Professional Services:
No new additional professional services are required in order for providers in rural areas to comply with the proposed amendments.
Compliance Costs:
No initial capital costs will be imposed as a result of this rule, nor is there an annual cost of compliance.
Minimizing Adverse Impact:
The proposed amendments apply to certain services of general hospitals, diagnostic and treatment centers and freestanding ambulatory surgery centers. The Department of Health considered approaches specified in section 202-bb (2) of the State Administrative Procedure Act in drafting the proposed amendments and rejected them as inappropriate given that the reimbursement system is mandated in statute.

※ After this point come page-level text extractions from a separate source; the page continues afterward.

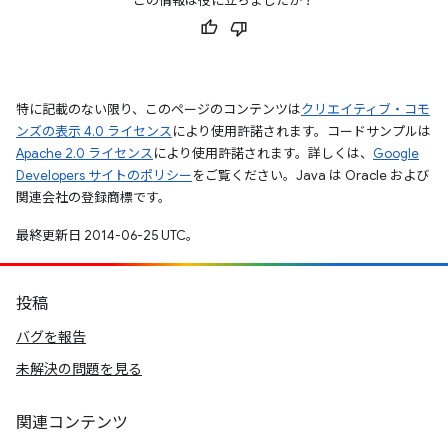
この情報は役に立ちましたか？
特に記載のない限り、このページのコンテンツは
クリエイティブ・コモ
ンズの表示 4.0 ライセンス
により使用許諾されます。コードサンプルは
Apache 2.0 ライセンス
により使用許諾されます。詳しくは、
Google
Developers サイトのポリシー
をご覧ください。Java は Oracle および
関連会社の登録商標です。
最終更新日 2014-06-25 UTC。
投稿
バグを報告
未解決の問題を見る
関連コンテンツ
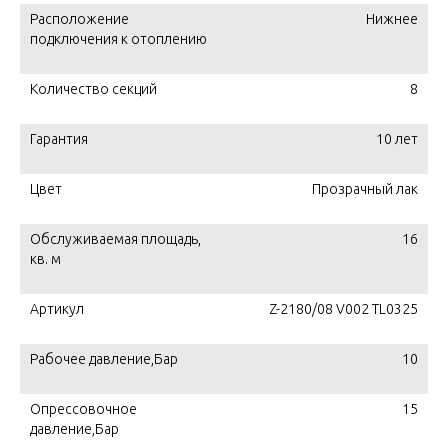
Расположение
Нижнее
подключения к отоплению
Количество секций
8
Гарантия
10 лет
Цвет
Прозрачный лак
Обслуживаемая площадь,
16
кв. м
Артикул
Z-2180/08 V002 TL0325
Рабочее давление,Бар
10
Опрессовочное
15
давление,Бар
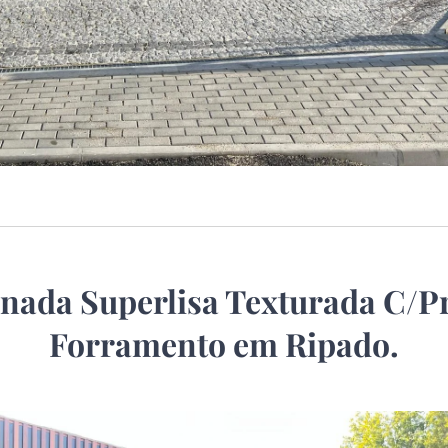
onada Superlisa Texturada C/P
Forramento em Ripado.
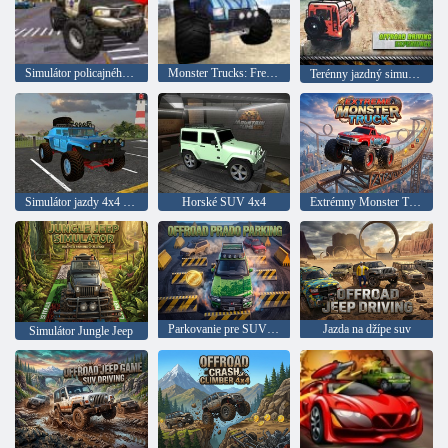
Simulátor policajného nákladného vozidla
Monster Trucks: Freestyle
Terénny jazdný simulátor jezu Prado
Simulátor jazdy 4x4 SUV
Horské SUV 4x4
Extrémny Monster Truck
Parkovanie pre SUV Prado
Jazda na džípe suv
Simulátor Jungle Jeep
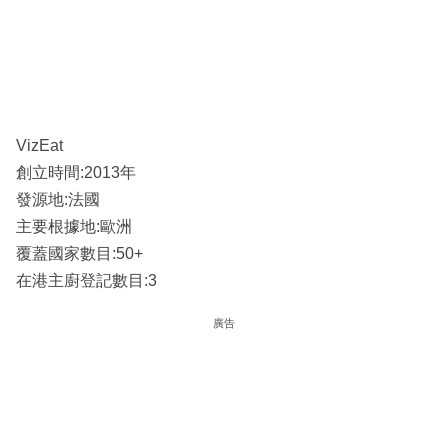
VizEat
創立時間:2013年
發源地:法國
主要根據地:歐洲
覆蓋國家數目:50+
在港主廚登記數目:3
廣告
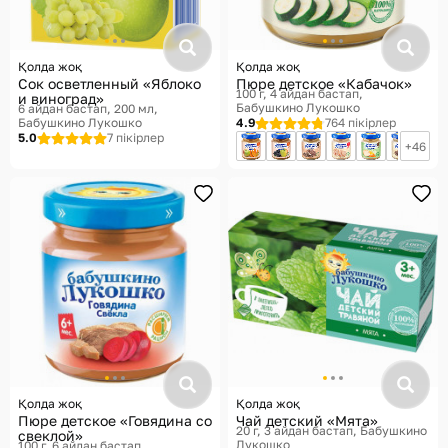
Қолда жоқ
Қолда жоқ
Сок осветленный «Яблоко
Пюре детское «Кабачок»
100 г, 4 айдан бастап
и виноград»
Бабушкино Лукошко
6 айдан бастап, 200 мл
Бабушкино Лукошко
4.9
764 пікірлер
5.0
7 пікірлер
46
Қолда жоқ
Қолда жоқ
Пюре детское «Говядина со
Чай детский «Мята»
20 г, 3 айдан бастап
Бабушкино
свеклой»
Лукошко
100 г, 6 айдан бастап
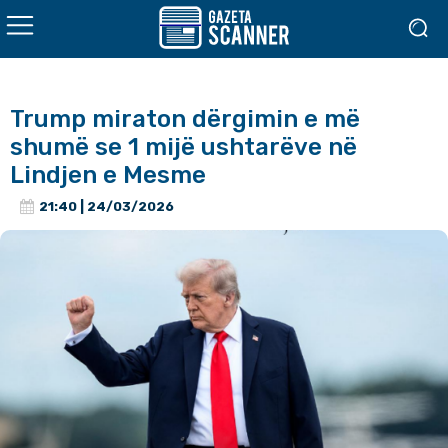
Trump miraton dërgimin e më
shumë se 1 mijë ushtarëve në
Lindjen e Mesme
21:40 | 24/03/2026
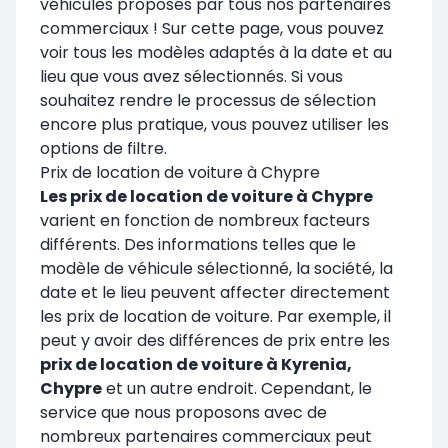
véhicules proposés par tous nos partenaires
commerciaux ! Sur cette page, vous pouvez
voir tous les modèles adaptés à la date et au
lieu que vous avez sélectionnés. Si vous
souhaitez rendre le processus de sélection
encore plus pratique, vous pouvez utiliser les
options de filtre.
Prix de location de voiture à Chypre
Les prix de location de voiture à Chypre
varient en fonction de nombreux facteurs
différents. Des informations telles que le
modèle de véhicule sélectionné, la société, la
date et le lieu peuvent affecter directement
les prix de location de voiture. Par exemple, il
peut y avoir des différences de prix entre les
prix de location de voiture à Kyrenia,
Chypre
et un autre endroit. Cependant, le
service que nous proposons avec de
nombreux partenaires commerciaux peut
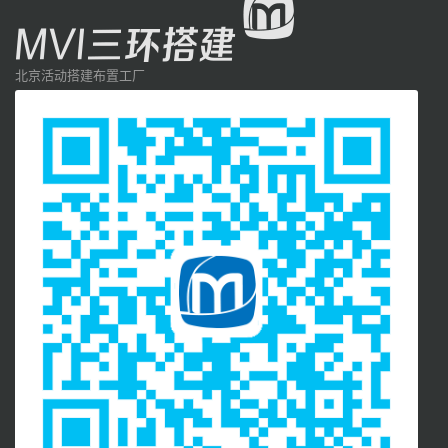
北京活动搭建布置工厂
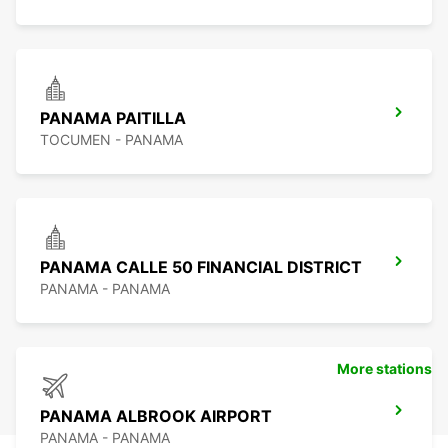
PANAMA PAITILLA
TOCUMEN - PANAMA
PANAMA CALLE 50 FINANCIAL DISTRICT
PANAMA - PANAMA
More stations
PANAMA ALBROOK AIRPORT
PANAMA - PANAMA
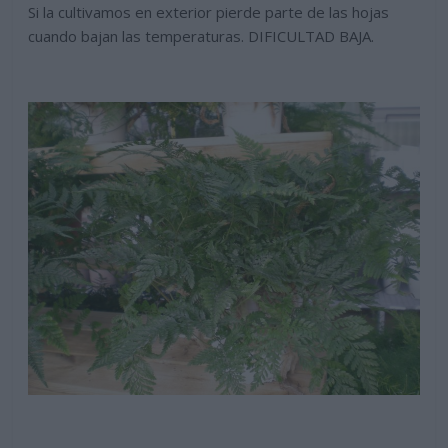
Si la cultivamos en exterior pierde parte de las hojas
cuando bajan las temperaturas. DIFICULTAD BAJA.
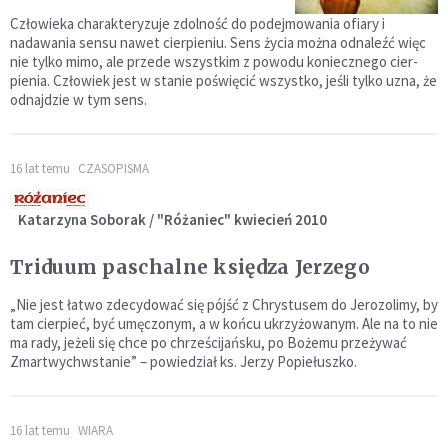
Człowieka charakteryzuje zdolność do podejmowa­nia ofiary i
nadawania sensu nawet cierpieniu. Sens życia można odnaleźć więc
nie tylko mimo, ale przede wszystkim z powodu koniecznego cier­
pienia. Człowiek jest w stanie poświęcić wszystko, jeśli tylko uzna, że
odnajdzie w tym sens.
16 lat temu
CZASOPISMA
Katarzyna Soborak / "Różaniec" kwiecień 2010
Triduum paschalne księdza Jerzego
„Nie jest łatwo zdecydować się pójść z Chrystusem do Jerozolimy, by
tam cierpieć, być umęczonym, a w końcu ukrzyżowanym. Ale na to nie
ma rady, jeżeli się chce po chrześcijańsku, po Bożemu przeżywać
Zmartwychwstanie” – powiedział ks. Jerzy Popiełuszko.
16 lat temu
WIARA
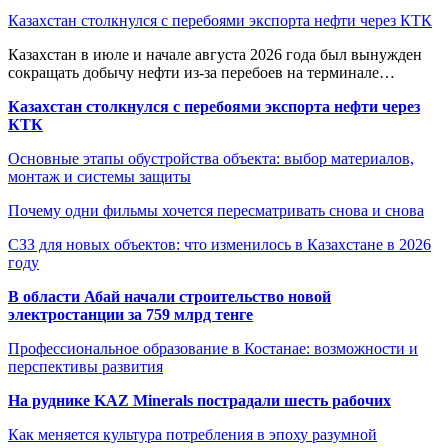
Казахстан столкнулся с перебоями экспорта нефти через КТК
Казахстан в июле и начале августа 2026 года был вынужден
сокращать добычу нефти из-за перебоев на терминале…
Казахстан столкнулся с перебоями экспорта нефти через
КТК
Основные этапы обустройства объекта: выбор материалов,
монтаж и системы защиты
Почему одни фильмы хочется пересматривать снова и снова
СЗЗ для новых объектов: что изменилось в Казахстане в 2026
году
В области Абай начали строительство новой
электростанции за 759 млрд тенге
Профессиональное образование в Костанае: возможности и
перспективы развития
На руднике KAZ Minerals пострадали шесть рабочих
Как меняется культура потребления в эпоху разумной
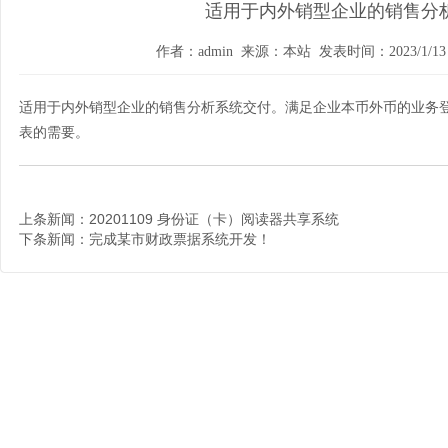
适用于内外销型企业的销售分
作者：admin 来源：本站 发表时间：2023/1/13 1
适用于内外销型企业的销售分析系统交付。满足企业本币外币的业务
表的需要。
上条新闻：
20201109 身份证（卡）阅读器共享系统
下条新闻：
完成某市财政票据系统开发！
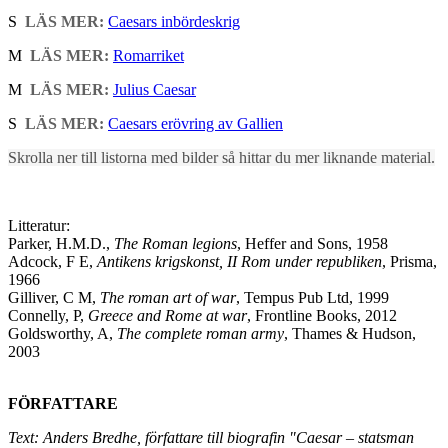
S
LÄS MER:
Caesars inbördeskrig
M
LÄS MER:
Romarriket
M
LÄS MER:
Julius Caesar
S
LÄS MER:
Caesars erövring av Gallien
Skrolla ner till listorna med bilder så hittar du mer liknande material.
Litteratur:
Parker, H.M.D.,
The Roman legions
, Heffer and Sons, 1958
Adcock, F E,
Antikens krigskonst, II Rom under republiken
, Prisma,
1966
Gilliver, C M,
The roman art of war
, Tempus Pub Ltd, 1999
Connelly, P,
Greece and Rome at war
, Frontline Books, 2012
Goldsworthy, A,
The complete roman army
, Thames & Hudson,
2003
FÖRFATTARE
Text: Anders Bredhe, författare till biografin "Caesar – statsman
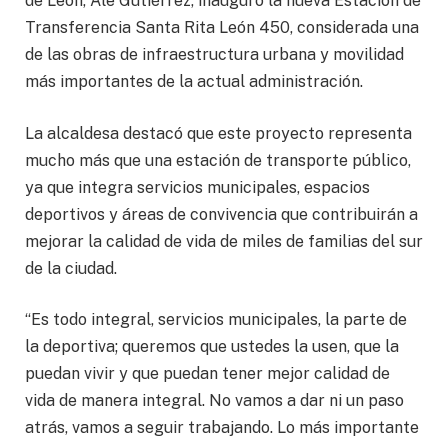
de León, Ale Gutiérrez, inauguró la nueva Estación de
Transferencia Santa Rita León 450, considerada una
de las obras de infraestructura urbana y movilidad
más importantes de la actual administración.
La alcaldesa destacó que este proyecto representa
mucho más que una estación de transporte público,
ya que integra servicios municipales, espacios
deportivos y áreas de convivencia que contribuirán a
mejorar la calidad de vida de miles de familias del sur
de la ciudad.
“Es todo integral, servicios municipales, la parte de
la deportiva; queremos que ustedes la usen, que la
puedan vivir y que puedan tener mejor calidad de
vida de manera integral. No vamos a dar ni un paso
atrás, vamos a seguir trabajando. Lo más importante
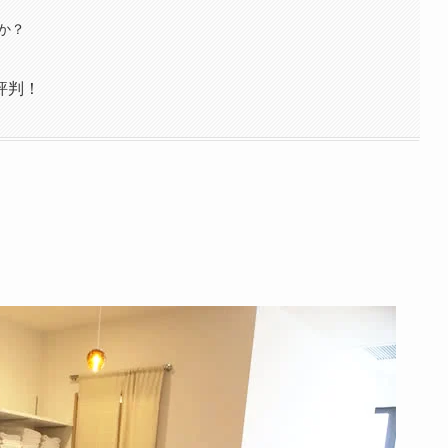
か？
評判！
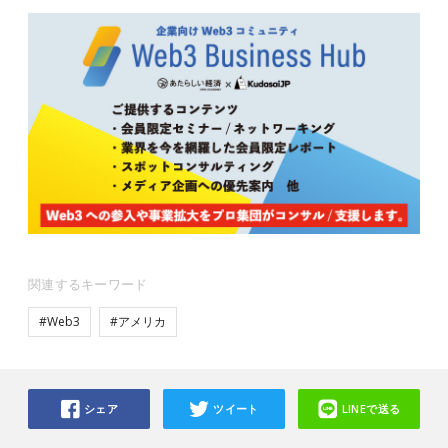
関連するキーワード
#Web3
#アメリカ
シェア
ツイート
LINEで送る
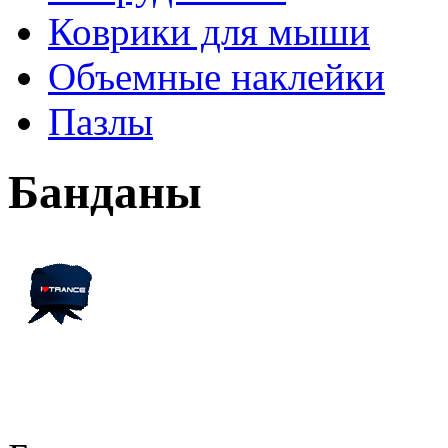
Коврики для мыши
Объемные наклейки
Пазлы
Банданы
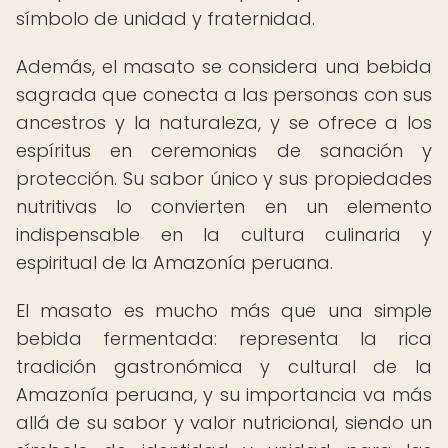
símbolo de unidad y fraternidad.
Además, el masato se considera una bebida
sagrada que conecta a las personas con sus
ancestros y la naturaleza, y se ofrece a los
espíritus en ceremonias de sanación y
protección. Su sabor único y sus propiedades
nutritivas lo convierten en un elemento
indispensable en la cultura culinaria y
espiritual de la Amazonía peruana.
El masato es mucho más que una simple
bebida fermentada: representa la rica
tradición gastronómica y cultural de la
Amazonía peruana, y su importancia va más
allá de su sabor y valor nutricional, siendo un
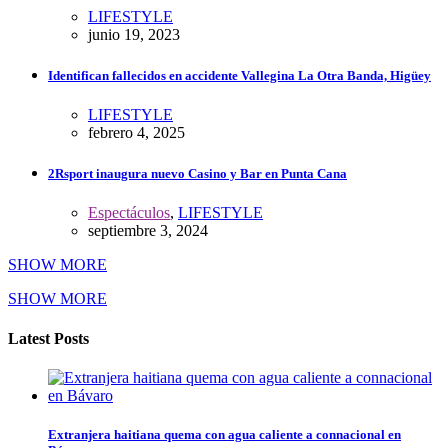
LIFESTYLE
junio 19, 2023
Identifican fallecidos en accidente Vallegina La Otra Banda, Higüey
LIFESTYLE
febrero 4, 2025
2Rsport inaugura nuevo Casino y Bar en Punta Cana
Espectáculos
,
LIFESTYLE
septiembre 3, 2024
SHOW MORE
SHOW MORE
Latest Posts
Extranjera haitiana quema con agua caliente a connacional en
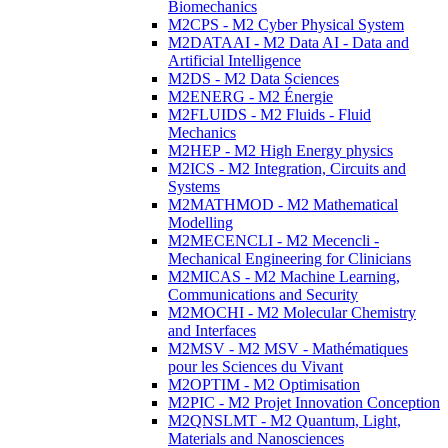
Biomechanics
M2CPS - M2 Cyber Physical System
M2DATAAI - M2 Data AI - Data and
Artificial Intelligence
M2DS - M2 Data Sciences
M2ENERG - M2 Énergie
M2FLUIDS - M2 Fluids - Fluid
Mechanics
M2HEP - M2 High Energy physics
M2ICS - M2 Integration, Circuits and
Systems
M2MATHMOD - M2 Mathematical
Modelling
M2MECENCLI - M2 Mecencli -
Mechanical Engineering for Clinicians
M2MICAS - M2 Machine Learning,
Communications and Security
M2MOCHI - M2 Molecular Chemistry
and Interfaces
M2MSV - M2 MSV - Mathématiques
pour les Sciences du Vivant
M2OPTIM - M2 Optimisation
M2PIC - M2 Projet Innovation Conception
M2QNSLMT - M2 Quantum, Light,
Materials and Nanosciences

Opportunity for Rural Area Participation:
Rural areas were given notice of the proposal by the Department's issuance in the State Register of Federal public notices on December 29, 2010.
Job Impact Statement
A Job Impact Statement is not required pursuant to Section 201-a(2)(a) of the State Administrative Procedure Act. It is apparent, from the nature and purpose of the proposed regulations, that they will not have a substantial adverse impact on jobs or employment opportunities.